Festival mode | Zhang Dongli brings Bordeaux’s Fete Le Vin to Beijing

As a veteran in tourism and event planning, Zhang Dongli has a long history of pairing France and China. Zhang’s most recent project, Bordeaux Fete Le Vin, aims to get them raising far more glasses, too.

Zhang’s life in wine began with the French Tourism Office in Beijing, where she promoted French cities and assisted tourism agencies and programs. That led to projects involving Bordeaux and specifically Saint-Émilion: she was the first tourism officer for China and handles Jurade de Saint-Émilion activities here. It also led her to the Bordeaux Wine School, where she became a CIVB-certified trainer.

On top of this, Zhang started a company to import Bordeaux wine and held events featuring regional brands. And, further strengthening the China-France link, she is establishing a winery in the Ningxia region with the help of veteran Nicolas Billot-Grima, whose first wine-making job in China was at Huadong winery in Qingdao in the late 1980s.

But it’s the Bordeaux Fete Le Vin that currently offers much promise, especially given both France and Bordeaux have been losing market share in China in recent years, especially to New World upstarts Chile and Australia.
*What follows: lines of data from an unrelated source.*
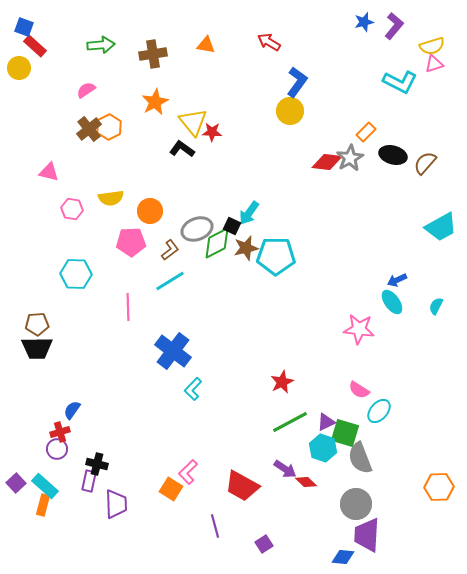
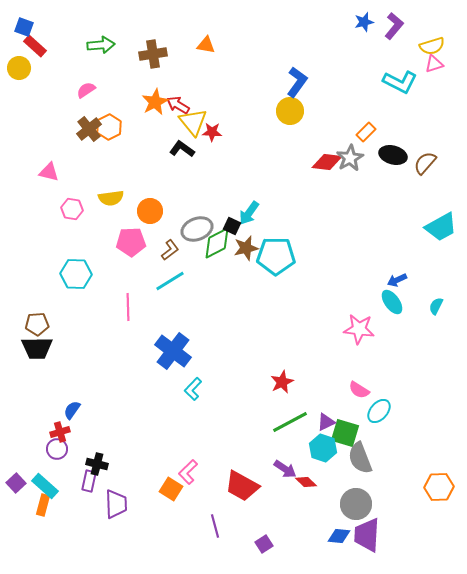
red arrow at (269, 42): moved 91 px left, 63 px down
blue diamond at (343, 557): moved 4 px left, 21 px up
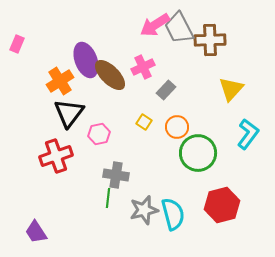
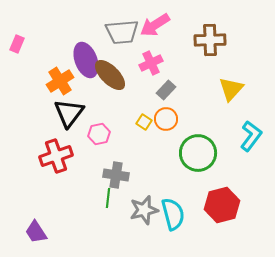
gray trapezoid: moved 57 px left, 4 px down; rotated 68 degrees counterclockwise
pink cross: moved 8 px right, 4 px up
orange circle: moved 11 px left, 8 px up
cyan L-shape: moved 3 px right, 2 px down
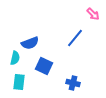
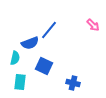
pink arrow: moved 11 px down
blue line: moved 26 px left, 8 px up
cyan rectangle: moved 1 px right
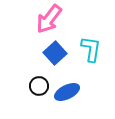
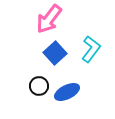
cyan L-shape: rotated 28 degrees clockwise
Reaching new waves of consumers will be essential to maintaining, and possibly boosting, the Bordeaux presence in China.

As I mentioned in this post, the organizers of the first Bordeaux Fete Le Vin funded me to join their three-day festival in Beijing’s Miyun County and I caught a ride there with some French diplomats and chamber of commerce people. What struck me most about the event, aside from the scale of Gubei Water Town, at the foot of the Great Wall, was the chance to reach new consumers.

Events such as Simply Bordeaux, the annual Grand Cru tour, and wine dinners tend to draw trade people and consumers who are already aficionados. Fete Le Vin can draw these, too, but also complete newcomers who stumble upon the festival as part of their trip to Gubei. Given it costs quite a bit of cash to visit, from entrance fees to transport and accommodations, these are people with some disposable income. And it can be scaled.

“If we can establish a successful Fete Le Vin in Beijing, we can then do it in other cities,” says Zhang.

Zhang says she decided to launch this first festival in Beijing after much consideration. After Miyun County was finalized, she says it was an 18-month process to opening night, one that involved both officials and wine producers there.

“The festival is also a good way to also increase interest in Miyun’s wine,” she adds.

Though that didn’t stop people from questioning the move.

“A lot of people in Miyun asked, ‘Why organize a festival for Bordeaux, why not promote Miyun wines?'” she says. “But places like Fangshan [in Beijing] and Yantai [in Shandong] have wine festivals that are not very successful. Bordeaux’s Fete Le Vin is a big brand, it’s already successful in many countries, so it’s good promotion for Miyun County.”

Zhang is essentially a bridge between France and China. Between Bordeaux decision-makers on one side, like CIVB’s marketing director Christophe Chateau, and Miyun officials on the other, such as He Lijuan, vice chair of the county Chinese People’s Political Consultative Conference committee, and a driving force behind Gubei, and Yang Shan, who is responsible for Miyun’s handful of wineries.

This first festival didn’t come without challenges. While Miyun County is in Beijing, it hasn’t hosted events such as a Bordeaux Fete Le Vin. And red wine is still not widely popular in northern China.

“In Shanghai, in the south of China, a lot of people drink wine. Here in Beijing, in the north, people still drink Chinese liquor [baijiu],” explains Zhang. “Those who do drink usually don’t do it outside or by the glass. They usually do it in restaurants with a meal.”

With lessons learned from the three-day event, she is looking ahead to the next festival.

“Next year, Bordeaux will offer more wine and send more people — teachers, winemakers and VIPs,” she says. And that’s good for Miyun.

“Bordeaux is already famous,” she adds. “If Miyun wants to be famous for wine, they need to build their brand, too.”